**EXERCISE DETAILS**
Please state the number of lines in the records below that contain the string "Username", and nothing further.

**AVAILABLE DATA**
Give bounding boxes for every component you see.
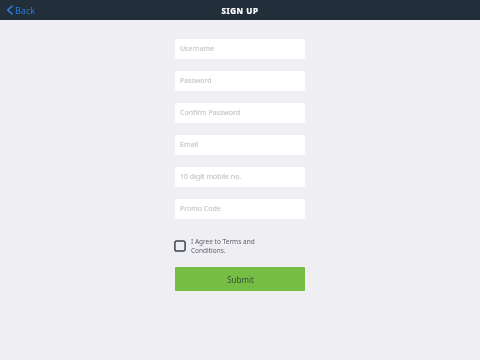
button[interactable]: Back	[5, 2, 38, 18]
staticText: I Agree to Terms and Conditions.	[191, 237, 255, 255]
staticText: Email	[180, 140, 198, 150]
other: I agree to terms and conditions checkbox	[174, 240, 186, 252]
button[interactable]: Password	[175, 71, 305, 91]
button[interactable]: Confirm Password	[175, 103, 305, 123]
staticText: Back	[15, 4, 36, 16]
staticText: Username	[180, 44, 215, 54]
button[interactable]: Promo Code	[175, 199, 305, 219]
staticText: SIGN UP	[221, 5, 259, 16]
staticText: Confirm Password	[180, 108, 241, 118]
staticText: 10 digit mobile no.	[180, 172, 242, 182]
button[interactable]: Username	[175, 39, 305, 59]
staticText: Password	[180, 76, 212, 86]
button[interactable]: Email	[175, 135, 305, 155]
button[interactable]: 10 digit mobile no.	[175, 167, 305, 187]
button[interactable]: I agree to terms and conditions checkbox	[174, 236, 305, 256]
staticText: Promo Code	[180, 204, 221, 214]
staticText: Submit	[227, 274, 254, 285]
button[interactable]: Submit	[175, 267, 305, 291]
* * *
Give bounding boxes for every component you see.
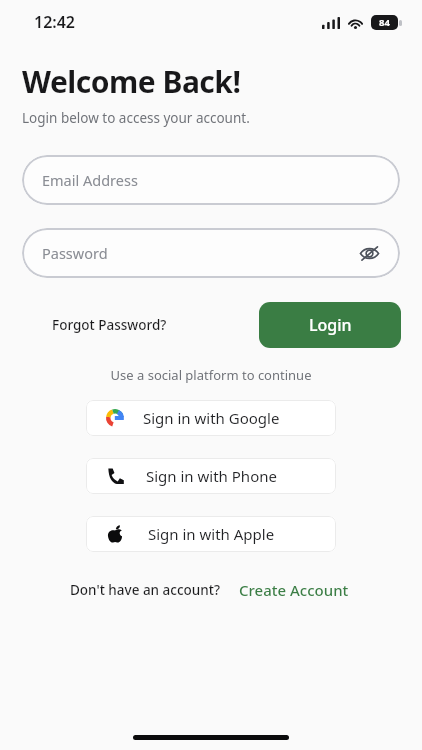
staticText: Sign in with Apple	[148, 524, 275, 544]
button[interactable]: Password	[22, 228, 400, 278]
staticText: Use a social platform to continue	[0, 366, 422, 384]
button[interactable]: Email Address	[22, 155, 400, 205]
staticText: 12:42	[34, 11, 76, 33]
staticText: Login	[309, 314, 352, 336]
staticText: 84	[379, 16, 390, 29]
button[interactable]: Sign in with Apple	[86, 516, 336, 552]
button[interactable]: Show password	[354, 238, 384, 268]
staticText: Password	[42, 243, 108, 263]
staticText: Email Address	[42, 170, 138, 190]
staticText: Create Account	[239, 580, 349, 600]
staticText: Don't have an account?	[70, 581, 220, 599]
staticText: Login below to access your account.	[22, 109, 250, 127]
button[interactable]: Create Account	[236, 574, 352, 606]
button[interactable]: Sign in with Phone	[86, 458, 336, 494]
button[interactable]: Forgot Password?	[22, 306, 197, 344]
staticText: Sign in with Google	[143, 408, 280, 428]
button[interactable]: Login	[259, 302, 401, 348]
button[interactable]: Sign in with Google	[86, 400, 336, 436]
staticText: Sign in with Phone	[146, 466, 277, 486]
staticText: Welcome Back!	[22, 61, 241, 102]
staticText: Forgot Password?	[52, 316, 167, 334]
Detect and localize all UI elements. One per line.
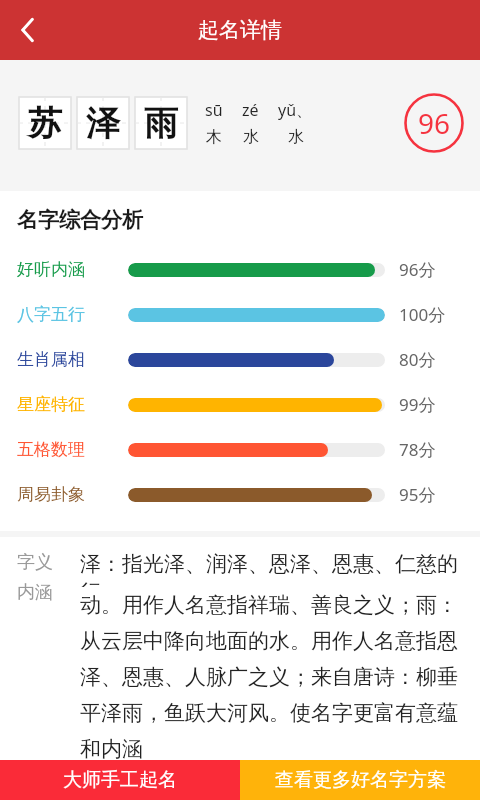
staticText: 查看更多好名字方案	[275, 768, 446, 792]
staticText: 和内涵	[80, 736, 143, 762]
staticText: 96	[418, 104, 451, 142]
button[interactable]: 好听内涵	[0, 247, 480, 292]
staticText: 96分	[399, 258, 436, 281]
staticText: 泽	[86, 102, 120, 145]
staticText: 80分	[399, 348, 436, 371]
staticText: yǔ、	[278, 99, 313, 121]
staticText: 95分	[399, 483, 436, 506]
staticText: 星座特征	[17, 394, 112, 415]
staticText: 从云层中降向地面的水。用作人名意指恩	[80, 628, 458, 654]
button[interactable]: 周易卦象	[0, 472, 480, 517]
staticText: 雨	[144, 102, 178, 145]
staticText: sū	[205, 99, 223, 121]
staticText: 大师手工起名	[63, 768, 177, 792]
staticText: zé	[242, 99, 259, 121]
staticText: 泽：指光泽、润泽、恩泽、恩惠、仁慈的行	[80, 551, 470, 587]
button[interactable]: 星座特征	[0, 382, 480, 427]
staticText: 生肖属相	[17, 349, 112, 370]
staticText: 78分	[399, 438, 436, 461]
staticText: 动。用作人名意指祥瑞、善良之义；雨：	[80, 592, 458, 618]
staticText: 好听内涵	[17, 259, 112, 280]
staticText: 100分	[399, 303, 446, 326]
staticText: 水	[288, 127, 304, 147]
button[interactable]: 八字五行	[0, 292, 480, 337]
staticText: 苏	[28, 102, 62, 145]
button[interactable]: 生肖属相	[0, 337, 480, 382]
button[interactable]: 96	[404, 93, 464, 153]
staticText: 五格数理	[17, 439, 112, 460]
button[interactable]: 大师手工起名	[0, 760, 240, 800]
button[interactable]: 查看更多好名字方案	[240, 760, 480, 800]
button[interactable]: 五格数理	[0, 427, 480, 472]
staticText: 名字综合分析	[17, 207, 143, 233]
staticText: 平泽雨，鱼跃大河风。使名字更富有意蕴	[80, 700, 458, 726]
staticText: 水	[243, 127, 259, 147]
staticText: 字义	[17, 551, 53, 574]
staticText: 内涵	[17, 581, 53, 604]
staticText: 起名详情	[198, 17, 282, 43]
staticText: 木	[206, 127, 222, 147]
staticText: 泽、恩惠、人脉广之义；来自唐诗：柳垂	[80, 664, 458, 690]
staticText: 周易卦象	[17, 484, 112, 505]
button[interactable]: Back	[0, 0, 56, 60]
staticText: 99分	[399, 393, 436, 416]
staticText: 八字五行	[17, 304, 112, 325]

**RESULT FOR THIS TASK**
2